[Collection entries]
━━━

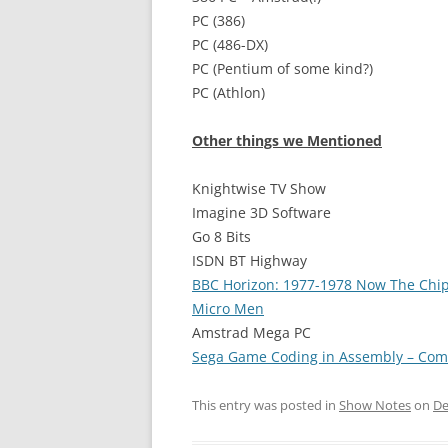
PC (386)
PC (486-DX)
PC (Pentium of some kind?)
PC (Athlon)
Other things we Mentioned
Knightwise TV Show
Imagine 3D Software
Go 8 Bits
ISDN BT Highway
BBC Horizon: 1977-1978 Now The Chi
Micro Men
Amstrad Mega PC
Sega Game Coding in Assembly – Com
This entry was posted in
Show Notes
on
De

━━━

When you repeat the lines above, keep them exact and leave out each image they contain.

▸ **REPLY**:
PC (386)
PC (486-DX)
PC (Pentium of some kind?)
PC (Athlon)
Other things we Mentioned
Knightwise TV Show
Imagine 3D Software
Go 8 Bits
ISDN BT Highway
BBC Horizon: 1977-1978 Now The Chi
Micro Men
Amstrad Mega PC
Sega Game Coding in Assembly – Com
This entry was posted in
Show Notes
on
De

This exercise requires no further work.